━━━ INFORMATION PROVIDED ━━━
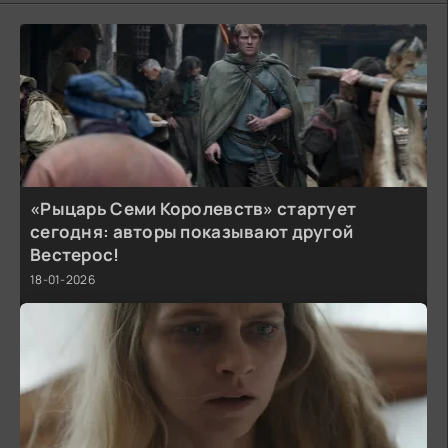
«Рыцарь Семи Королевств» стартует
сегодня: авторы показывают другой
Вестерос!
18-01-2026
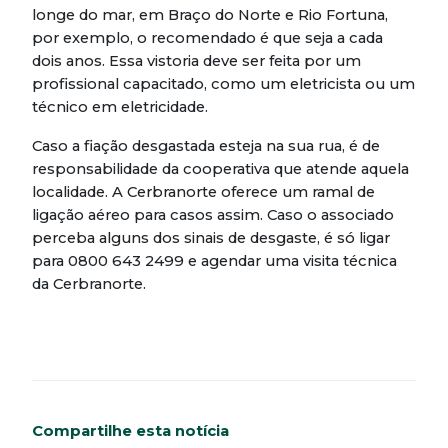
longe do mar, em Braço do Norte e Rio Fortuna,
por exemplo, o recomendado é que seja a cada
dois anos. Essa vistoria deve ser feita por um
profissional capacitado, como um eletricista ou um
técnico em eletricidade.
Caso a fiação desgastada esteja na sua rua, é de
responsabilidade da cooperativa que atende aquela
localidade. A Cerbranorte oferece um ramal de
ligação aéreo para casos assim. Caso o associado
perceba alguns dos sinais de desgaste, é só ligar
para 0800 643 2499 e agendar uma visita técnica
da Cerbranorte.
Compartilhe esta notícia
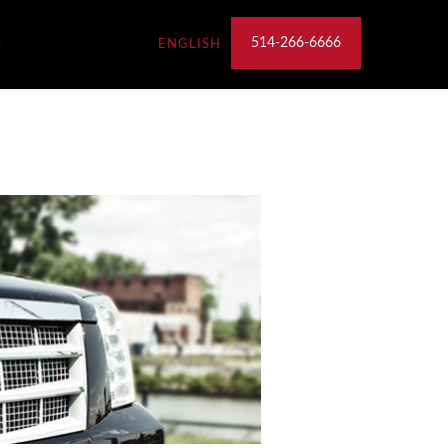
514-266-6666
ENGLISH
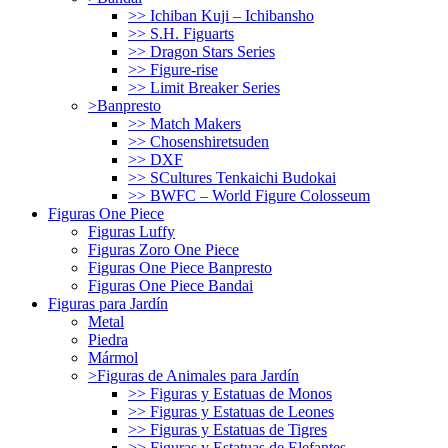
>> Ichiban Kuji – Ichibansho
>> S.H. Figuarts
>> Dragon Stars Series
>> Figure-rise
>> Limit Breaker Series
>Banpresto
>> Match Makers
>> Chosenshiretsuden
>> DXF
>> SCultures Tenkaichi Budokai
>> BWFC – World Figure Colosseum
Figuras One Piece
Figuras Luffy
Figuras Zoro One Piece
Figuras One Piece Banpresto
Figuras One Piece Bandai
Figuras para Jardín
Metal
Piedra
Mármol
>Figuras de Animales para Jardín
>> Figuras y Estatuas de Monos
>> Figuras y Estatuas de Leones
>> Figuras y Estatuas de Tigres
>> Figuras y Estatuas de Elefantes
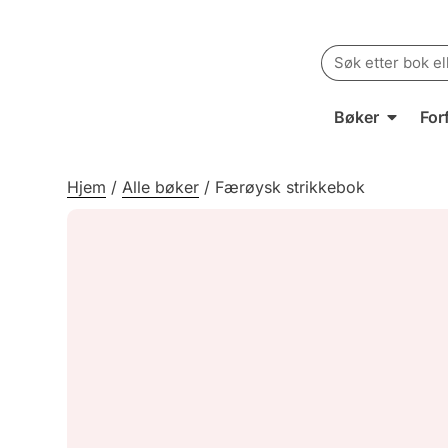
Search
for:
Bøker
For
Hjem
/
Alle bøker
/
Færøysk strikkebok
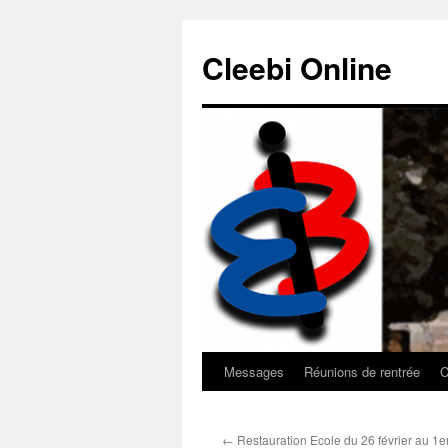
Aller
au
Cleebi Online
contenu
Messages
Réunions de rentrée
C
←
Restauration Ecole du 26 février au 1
━━━
* **EXERCISE DETAILS**
Give back the listing exactly, without a single picture.

* **TASK SOLUTION**
«Рыцарь Семи Королевств» стартует
сегодня: авторы показывают другой
Вестерос!
18-01-2026
longe do mar, em Braço do Norte e Rio Fortuna,
por exemplo, o recomendado é que seja a cada
dois anos. Essa vistoria deve ser feita por um
profissional capacitado, como um eletricista ou um
técnico em eletricidade.
Caso a fiação desgastada esteja na sua rua, é de
responsabilidade da cooperativa que atende aquela
localidade. A Cerbranorte oferece um ramal de
ligação aéreo para casos assim. Caso o associado
perceba alguns dos sinais de desgaste, é só ligar
para 0800 643 2499 e agendar uma visita técnica
da Cerbranorte.
Compartilhe esta notícia
514-266-6666
ENGLISH
>> Ichiban Kuji – Ichibansho
>> S.H. Figuarts
>> Dragon Stars Series
>> Figure-rise
>> Limit Breaker Series
>Banpresto
>> Match Makers
>> Chosenshiretsuden
>> DXF
>> SCultures Tenkaichi Budokai
>> BWFC – World Figure Colosseum
Figuras One Piece
Figuras Luffy
Figuras Zoro One Piece
Figuras One Piece Banpresto
Figuras One Piece Bandai
Figuras para Jardín
Metal
Piedra
Mármol
>Figuras de Animales para Jardín
>> Figuras y Estatuas de Monos
>> Figuras y Estatuas de Leones
>> Figuras y Estatuas de Tigres
>> Figuras y Estatuas de Elefantes
Search
for:
Bøker
For
Hjem
/
Alle bøker
/
Færøysk strikkebok
Aller
au
Cleebi Online
contenu
Messages
Réunions de rentrée
C
←
Restauration Ecole du 26 février au 1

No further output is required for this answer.